Eleição de Cuiabá passa por uma decisão de Riva: leiloar ou não leiloar Walter Rabello

Quando se diz que Geraldo Riva é o homem mais forte da política de Mato Grosso, não se está brincando. O homem é mesmo um grande articulador e acredito que, depois da lambança que Riva promoveu em Várzea Grande, articulando a retirada da candidatura de Maksuês Leite e favorecendo a candidatura de Julinho Campos, todos os olhares se voltam para Cuiabá.

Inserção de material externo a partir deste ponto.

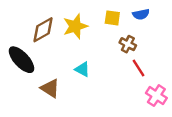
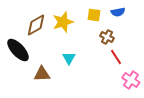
cyan triangle: (82, 69) -> (69, 58), turned 32
brown triangle: (50, 88) -> (42, 74), turned -36

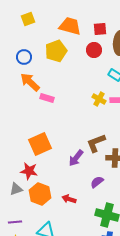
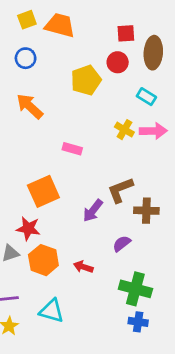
orange trapezoid: (70, 26) -> (60, 25), moved
yellow pentagon: (56, 51) -> (86, 80), moved
blue circle: (24, 57) -> (26, 58), moved
pink rectangle: (47, 98) -> (72, 149), moved

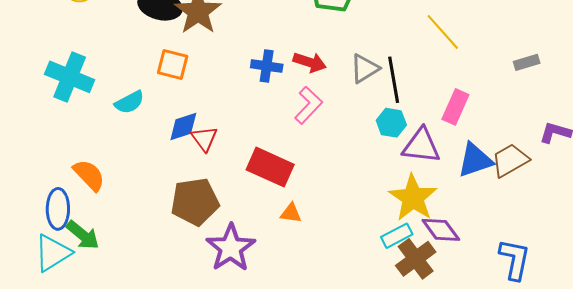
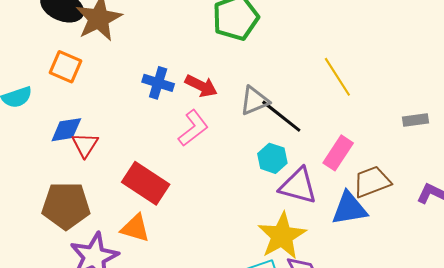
black line: (394, 80) -> (281, 116), turned -51
brown trapezoid: (510, 160) -> (372, 182), moved
orange triangle: (291, 213) -> (135, 228), moved, size x1.4

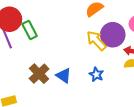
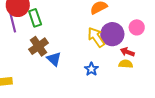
brown cross: (39, 74) -> (39, 46), moved
blue triangle: (64, 76) -> (54, 59), moved

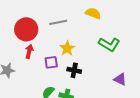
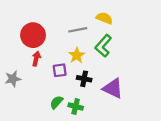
gray line: (58, 22) -> (78, 30), moved
green L-shape: (109, 44) -> (103, 46), moved, turned 100
purple triangle: (120, 79) -> (113, 88), moved, size x1.5

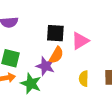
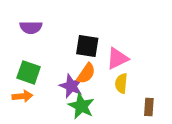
yellow semicircle: (84, 79) -> (121, 83), moved
green star: (31, 84) -> (81, 106), moved

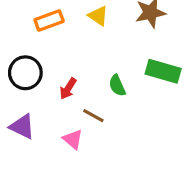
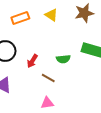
green semicircle: (117, 85) -> (63, 59), turned -72
pink triangle: (73, 139) -> (47, 103), moved, turned -48

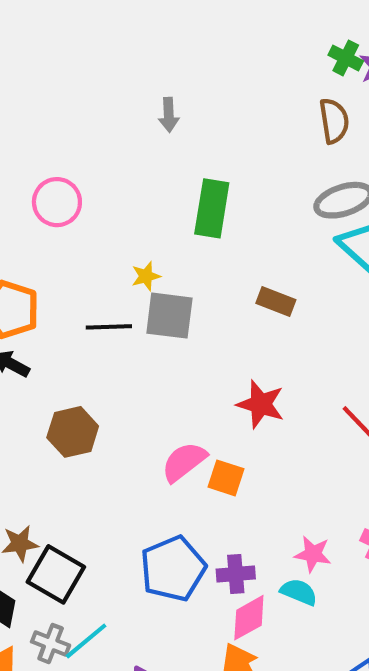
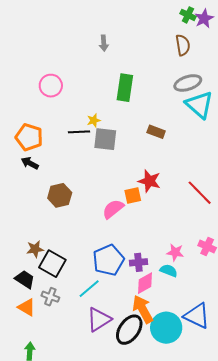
black line: (109, 327) -> (79, 132), moved
orange square: (226, 478) -> (133, 195), moved, turned -30
cyan line: (86, 641) -> (89, 289), moved

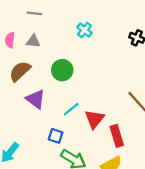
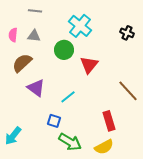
cyan cross: (84, 30) -> (80, 26), size x1.6
green circle: (62, 70) -> (64, 50), moved
red triangle: (95, 119) -> (89, 65), moved

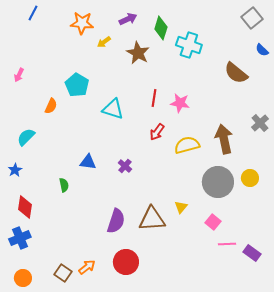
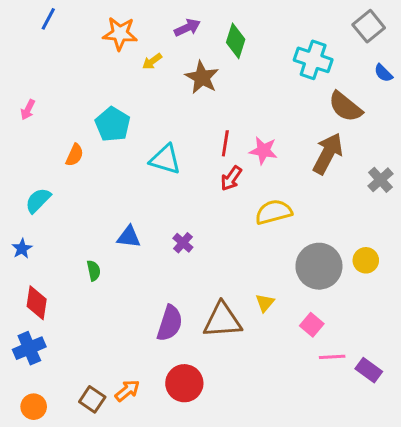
cyan cross: (189, 45) -> (313, 60), moved
red arrow: (157, 132) -> (231, 178), moved
brown arrow: (224, 139) -> (328, 154), moved, turned 40

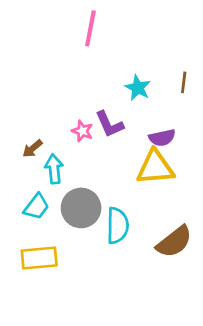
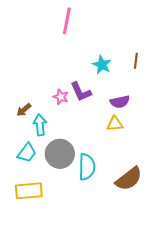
yellow triangle: (155, 167) -> (115, 124), size x0.6

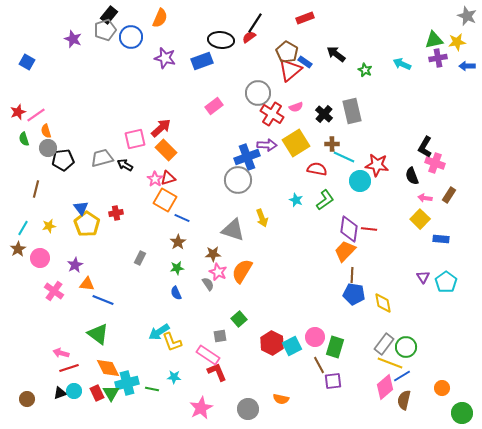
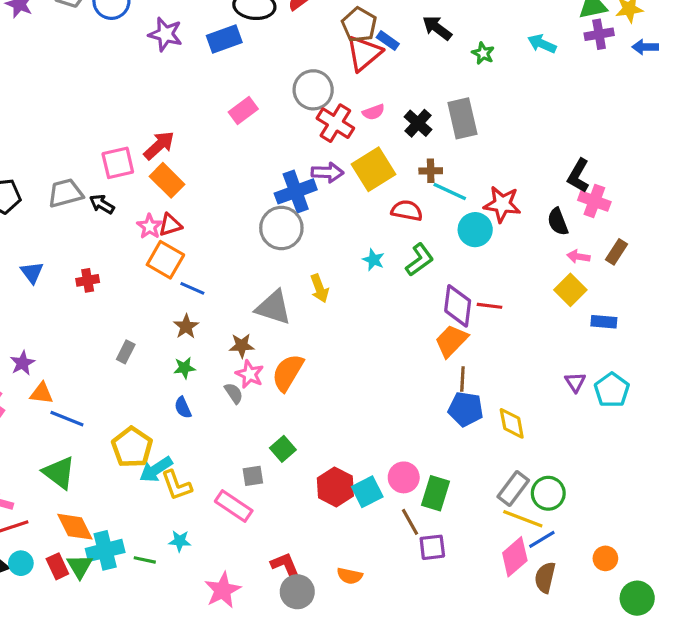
yellow pentagon: (87, 224) -> (132, 447), moved
red L-shape: (217, 372) -> (286, 566), moved

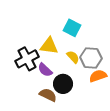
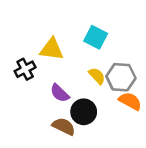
yellow triangle: (49, 46) -> (52, 49), moved
black cross: (27, 59) -> (25, 69), moved, size x0.7
orange semicircle: (98, 76) -> (130, 101), turned 48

Se Riva mantiver a candidatura do seu peão, Walter Rabello, com o lançamento das candidaturas de Wilson Santos (PSDB), José Afonso Portocarrero (PT), Valtenir Pereira (PSB), Miranda Muniz (PC do B), Baltazar Ultich (PTN), Arquimedes Pereira Lima (PV) Promotor Mauro (PSOL), Mauro Mendes (PR)  e Josué Neves (Prona), a disputa em Cuiabá, dada a força com que já contam Wilson e Walter e o possivel crescimento dos demais candidatos, caminhará certamente para um segundo turno. E ainda temos duas grandes incógnitas que são as candidaturas de Iraci França (Demo) e a do PMDB do cacique de Carlos Bezerra.

Se Geraldo Riva, todavia, leiloar em Cuiabá a candidatura de Walter Rabello da mesma maneira como parece ter rifado a candidatura do trêfego Maksuês Leite lá do outro lado da ponte, haverá um grande desequilíbrio de forças que pode favorecer muito ao candidato que detém a maior estrutura natural de campanha que é o prefeito que disputa a reeleição, o tucano Wilson Santos, que também tem usado e abusado do uso da máquina – como destacou recente denúncia do Ministério Público Eleitoral.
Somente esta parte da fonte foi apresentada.